Effect of optimum process parameters in rotational-magnetorheological poppet valve polishing

Abstract

ABSTRACT Poppet valves are commonly used as relief valves, pressure regulators, selectors, and inlet and exhaust valves in automobile internal combustion (IC) engines. Nanofinishing of ridge profiles of the poppet valve is a challenging task due to its narrowness. This article presents the precise finishing of narrow ridge profiles of poppet valves at optimum process parameters in the rotational-magnetorheological fluid-based finishing (R-MRFF) process using a novel magnet fixture. Statistical analysis is used to determine the impact of each process parameter. Further, simulation of finishing forces in the R-MRFF process is performed using software that applies the finite element technique.
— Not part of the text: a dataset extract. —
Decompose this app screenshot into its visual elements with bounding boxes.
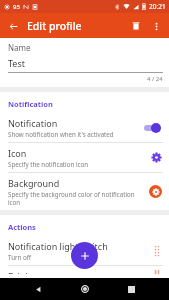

Investigation of finishing forces assists in controlling the process precisely. An analytical model is formulated for calculating the number of abrasive particles acting on nickel–aluminum–bronze alloy poppet profiles to anticipate final material dislodgement. The significant process parameters for surface roughness are abrasive volume concentration, poppet rpm, poppet vertical feed rate, and carbonyl iron particle (CIP) volume concentration. The minimum obtained surface roughness (Ra) at poppet valve profiles is 23.5 nm. The final finished poppet valve may have a longer service life and improved wear and corrosion resistance at maximum temperature and pressure.